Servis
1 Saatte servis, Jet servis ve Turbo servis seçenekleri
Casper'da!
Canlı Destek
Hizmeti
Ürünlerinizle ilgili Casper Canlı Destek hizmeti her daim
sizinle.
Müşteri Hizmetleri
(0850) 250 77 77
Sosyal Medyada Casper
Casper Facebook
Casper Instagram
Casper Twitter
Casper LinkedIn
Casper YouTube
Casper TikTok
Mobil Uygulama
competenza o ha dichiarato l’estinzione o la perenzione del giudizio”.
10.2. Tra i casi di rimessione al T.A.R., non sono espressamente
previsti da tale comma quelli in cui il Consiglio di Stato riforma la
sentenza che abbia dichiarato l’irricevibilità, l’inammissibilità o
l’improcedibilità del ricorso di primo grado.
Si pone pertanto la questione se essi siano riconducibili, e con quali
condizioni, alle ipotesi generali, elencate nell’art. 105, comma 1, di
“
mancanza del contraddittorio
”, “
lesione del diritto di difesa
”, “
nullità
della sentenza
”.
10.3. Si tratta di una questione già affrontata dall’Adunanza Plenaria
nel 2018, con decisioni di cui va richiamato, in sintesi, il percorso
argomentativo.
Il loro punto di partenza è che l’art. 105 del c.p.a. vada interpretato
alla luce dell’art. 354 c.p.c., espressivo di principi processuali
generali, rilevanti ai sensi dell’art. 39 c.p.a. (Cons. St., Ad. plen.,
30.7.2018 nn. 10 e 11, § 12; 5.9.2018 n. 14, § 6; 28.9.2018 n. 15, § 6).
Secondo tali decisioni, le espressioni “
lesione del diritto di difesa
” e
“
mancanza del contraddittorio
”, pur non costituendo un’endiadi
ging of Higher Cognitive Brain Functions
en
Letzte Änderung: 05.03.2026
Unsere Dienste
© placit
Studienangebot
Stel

_ _ _

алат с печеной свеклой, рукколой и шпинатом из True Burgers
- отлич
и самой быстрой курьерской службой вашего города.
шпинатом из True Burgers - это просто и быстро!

_ _ _

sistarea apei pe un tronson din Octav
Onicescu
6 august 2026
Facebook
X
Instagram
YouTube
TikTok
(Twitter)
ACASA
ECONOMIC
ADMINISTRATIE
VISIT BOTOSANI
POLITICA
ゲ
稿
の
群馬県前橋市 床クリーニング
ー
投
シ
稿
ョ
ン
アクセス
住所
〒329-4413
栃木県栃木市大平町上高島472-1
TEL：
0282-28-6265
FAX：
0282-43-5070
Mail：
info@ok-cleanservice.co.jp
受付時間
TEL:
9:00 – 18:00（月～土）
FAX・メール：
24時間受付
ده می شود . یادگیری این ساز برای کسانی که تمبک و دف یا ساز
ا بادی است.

_ _ _

_Activity_: Could you show every line of the material that includes the string "Canlı"?

_Response area_:
Canlı Destek
Ürünlerinizle ilgili Casper Canlı Destek hizmeti her daim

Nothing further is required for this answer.